Consulenza o Preventivo Gratuito

Il mattone resta un bene rifugio

del 19/07/2011
di: di Benedetta Pacelli
Il mattone resta un bene rifugio
Investire sul mattone conviene, anche in periodi di crisi. Basti pensare che il valore del patrimonio residenziale in Italia sia cresciuto nell'ultimo anno di oltre 100 miliardi passando dai circa 6 milioni 243 miliardi del 2009 ai 6.335 miliardi per il 2010. Non una cifra da capogiro, ma neppure di poco conto in tempo di bufere economiche e finanziarie come questo. A dirlo i numeri messi in fila dallo studio Gli immobili in Italia 2011 a cura del Dipartimento delle finanze e dell'Agenzia del territorio, con la collaborazione della Sogei, presentato ieri a Roma. Il volume, giunto alla sua terza edizione, propone un incrocio tra le banche dati catastali e fiscali con la misurazione della ricchezza e dei redditi dei contribuenti proprietari da un lato e l'analisi della proprietà degli immobili dei soggetti diversi dalle persone fisiche (enti e società) dall'altro. Lo studio mette in luce, dunque, un dato fondamentale: il valore del patrimonio residenziale cresce di anno in anno per valore e quantità. Ma a quanto ammonta il numero di unità immobiliari censite al catasto? Sono 59 milioni per una rendita complessiva di 33,5 miliardi euro. Il 56% di queste unità immobiliari sono abitazioni e un ulteriore 36,2 sono riferibili a pertinenze (cantine, box, e posti auto). Solo il 7,9% delle unità immobiliari non appartiene al settore residenziale ma ad esso è attribuito il 47,2% della rendita complessiva.
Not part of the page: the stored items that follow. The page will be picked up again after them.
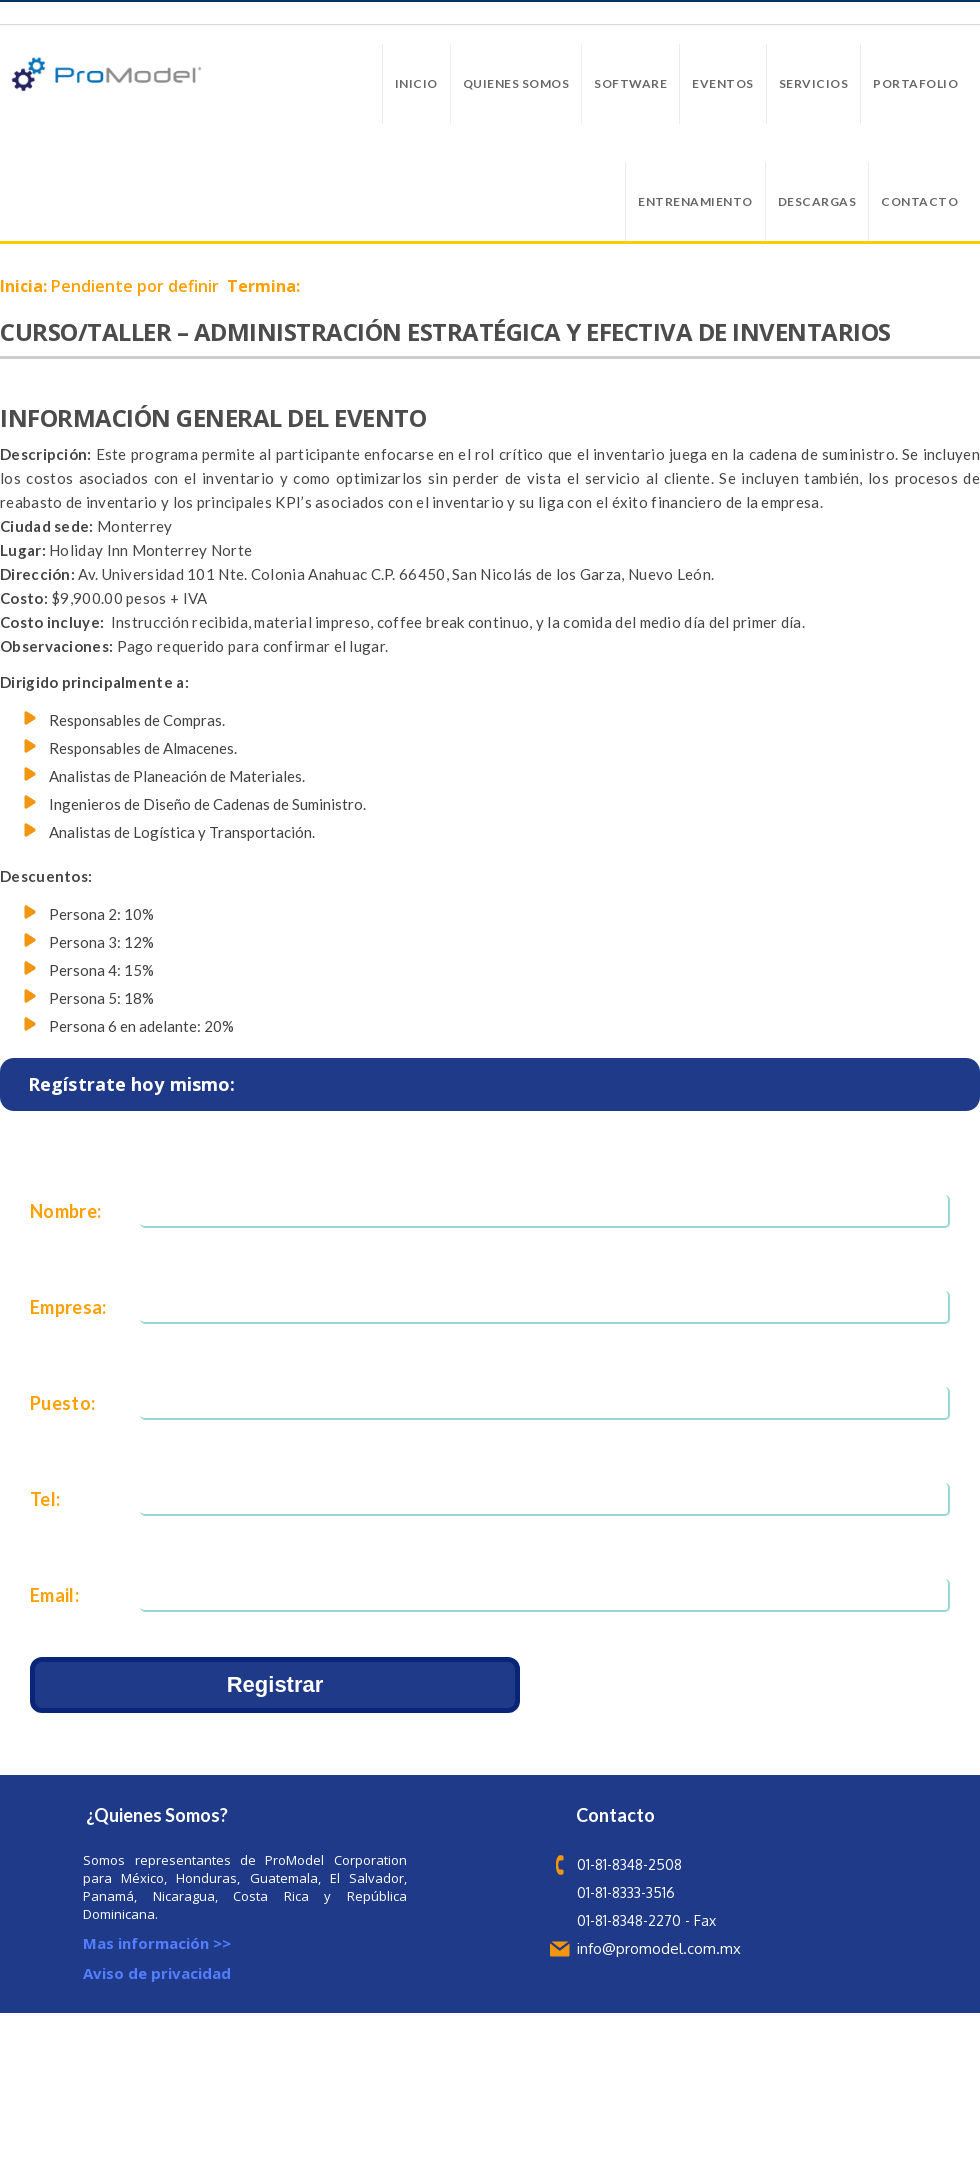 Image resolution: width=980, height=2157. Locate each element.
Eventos (723, 83)
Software (630, 83)
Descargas (817, 201)
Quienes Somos (516, 83)
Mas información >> (157, 1943)
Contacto (919, 201)
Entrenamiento (695, 201)
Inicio (416, 83)
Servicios (814, 83)
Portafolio (915, 83)
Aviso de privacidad (157, 1973) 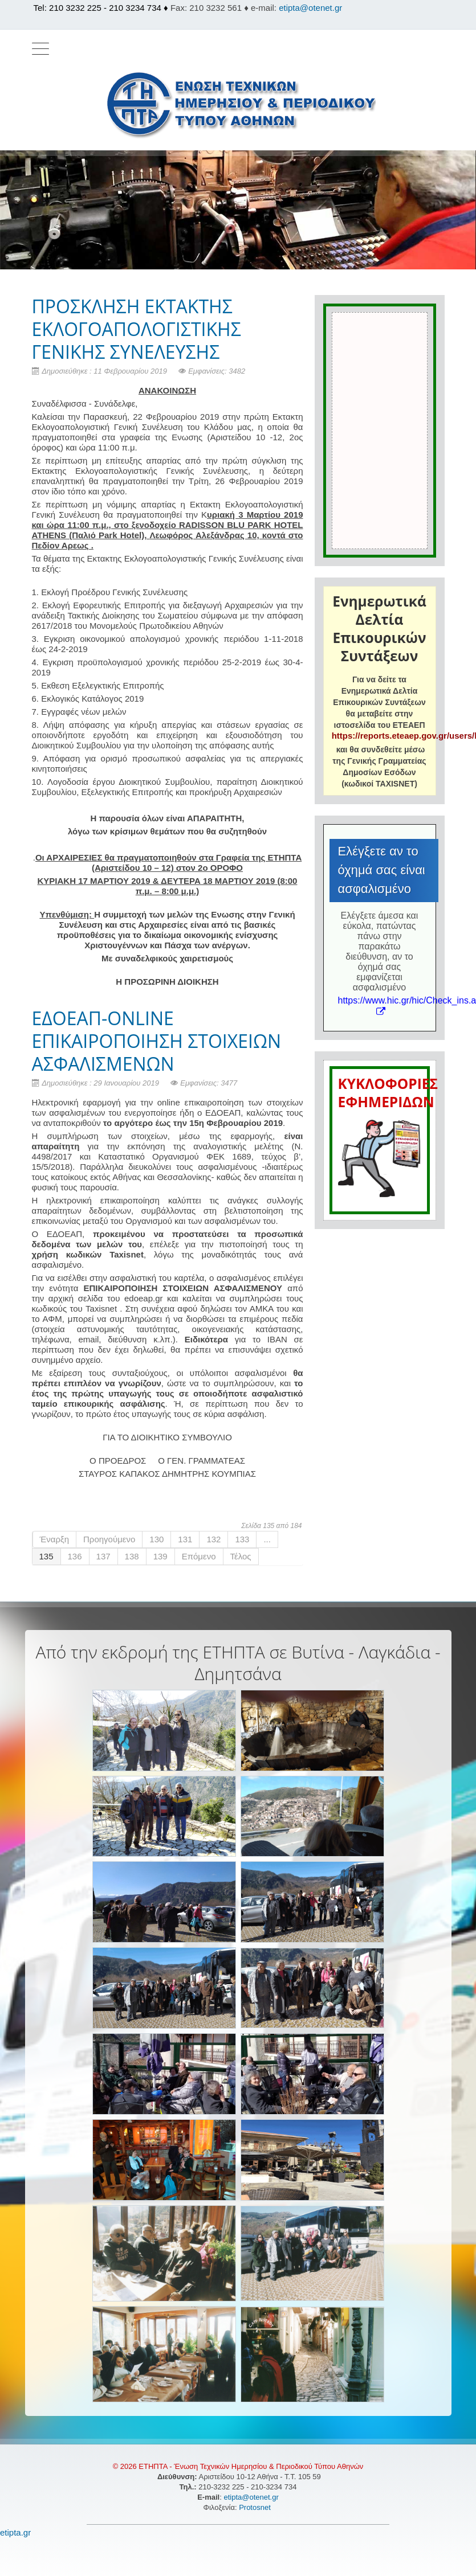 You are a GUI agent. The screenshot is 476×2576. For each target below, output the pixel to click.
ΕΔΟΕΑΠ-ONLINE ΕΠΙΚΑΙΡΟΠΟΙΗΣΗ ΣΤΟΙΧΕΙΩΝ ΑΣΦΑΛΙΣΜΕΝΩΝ (157, 1041)
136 (75, 1556)
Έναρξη (55, 1539)
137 (103, 1556)
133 (242, 1539)
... (267, 1539)
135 (46, 1556)
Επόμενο (199, 1556)
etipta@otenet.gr (310, 8)
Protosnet (255, 2507)
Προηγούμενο (109, 1539)
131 (185, 1539)
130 (156, 1539)
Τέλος (240, 1556)
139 (160, 1556)
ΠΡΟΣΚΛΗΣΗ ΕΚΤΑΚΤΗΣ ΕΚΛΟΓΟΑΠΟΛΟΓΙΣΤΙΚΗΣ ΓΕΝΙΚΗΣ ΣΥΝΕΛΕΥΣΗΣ (136, 329)
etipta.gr (15, 2532)
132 (213, 1539)
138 (132, 1556)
Relativamente agli immobili posseduti dalle persone fisiche, l'indagine ha messo il rilievo che solo il 9,6% (circa 5 milioni di unità) risulta locato e una quota maggiore, l'11,6%, risulta essere a disposizione. La quota principale spetta alla prima casa che rappresenta il 38,1% degli immobili seguita dalle pertinenze con il 23,8%. Gli immobili dati a uso gratuito risultano essere il 2,1% mentre il 10,5% risulta ad altri usi e il 3,7% non è riscontrato in dichiarazione dei redditi. Insomma uno studio che come ha spiegato Gabriella Alemanno direttore dell'Agenzia del territorio «incide in modo significativo sul miglioramento dell'informazione economica relativa al mercato immobiliare» ricordando che «il lavoro svolto dall'Agenzia del territorio si muova nella prospettiva di una integrazione tra le banche dati attraverso l'attivazione dell'Anagrafe immobiliare integrata e nel creare servizi funzionali a una maggiore fruibilità».